◆ EXERCISE GOAL ◆
Take the lines below between the one holding "maj 22, 2021" and the one holding "n Piscinas Interiores con", inclusive, and copy them exactly. Add nothing.
▶
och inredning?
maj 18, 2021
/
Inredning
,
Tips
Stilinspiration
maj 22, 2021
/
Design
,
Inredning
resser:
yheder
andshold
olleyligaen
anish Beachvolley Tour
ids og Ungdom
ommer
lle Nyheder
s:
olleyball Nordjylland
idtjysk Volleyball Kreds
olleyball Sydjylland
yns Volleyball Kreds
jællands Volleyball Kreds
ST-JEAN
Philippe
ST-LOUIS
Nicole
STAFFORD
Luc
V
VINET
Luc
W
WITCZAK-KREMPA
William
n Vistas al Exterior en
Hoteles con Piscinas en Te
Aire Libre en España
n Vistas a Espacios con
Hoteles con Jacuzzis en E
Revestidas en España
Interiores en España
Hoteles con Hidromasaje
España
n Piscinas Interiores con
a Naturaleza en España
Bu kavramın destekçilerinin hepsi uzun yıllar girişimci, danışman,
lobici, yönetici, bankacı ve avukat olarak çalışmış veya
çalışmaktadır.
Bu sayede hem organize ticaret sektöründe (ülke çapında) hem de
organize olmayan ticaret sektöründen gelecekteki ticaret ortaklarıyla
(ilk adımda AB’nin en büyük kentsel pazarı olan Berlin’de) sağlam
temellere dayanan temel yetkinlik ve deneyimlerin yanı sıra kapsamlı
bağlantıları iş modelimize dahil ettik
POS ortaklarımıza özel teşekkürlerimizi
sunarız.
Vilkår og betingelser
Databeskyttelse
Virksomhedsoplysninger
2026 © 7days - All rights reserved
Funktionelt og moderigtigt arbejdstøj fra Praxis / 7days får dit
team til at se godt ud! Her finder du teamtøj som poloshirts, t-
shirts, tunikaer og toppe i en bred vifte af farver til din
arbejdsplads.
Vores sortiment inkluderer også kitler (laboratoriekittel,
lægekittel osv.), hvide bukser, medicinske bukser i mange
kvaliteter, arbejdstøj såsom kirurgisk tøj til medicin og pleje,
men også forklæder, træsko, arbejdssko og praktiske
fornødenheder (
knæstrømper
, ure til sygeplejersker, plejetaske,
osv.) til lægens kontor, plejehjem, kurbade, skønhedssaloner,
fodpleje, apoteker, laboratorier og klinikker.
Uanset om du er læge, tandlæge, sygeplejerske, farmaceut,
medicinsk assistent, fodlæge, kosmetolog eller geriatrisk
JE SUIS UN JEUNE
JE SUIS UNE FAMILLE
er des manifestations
◀
◆ EXERCISE RESPONSE ◆
maj 22, 2021
/
Design
,
Inredning
resser:
yheder
andshold
olleyligaen
anish Beachvolley Tour
ids og Ungdom
ommer
lle Nyheder
s:
olleyball Nordjylland
idtjysk Volleyball Kreds
olleyball Sydjylland
yns Volleyball Kreds
jællands Volleyball Kreds
ST-JEAN
Philippe
ST-LOUIS
Nicole
STAFFORD
Luc
V
VINET
Luc
W
WITCZAK-KREMPA
William
n Vistas al Exterior en
Hoteles con Piscinas en Te
Aire Libre en España
n Vistas a Espacios con
Hoteles con Jacuzzis en E
Revestidas en España
Interiores en España
Hoteles con Hidromasaje
España
n Piscinas Interiores con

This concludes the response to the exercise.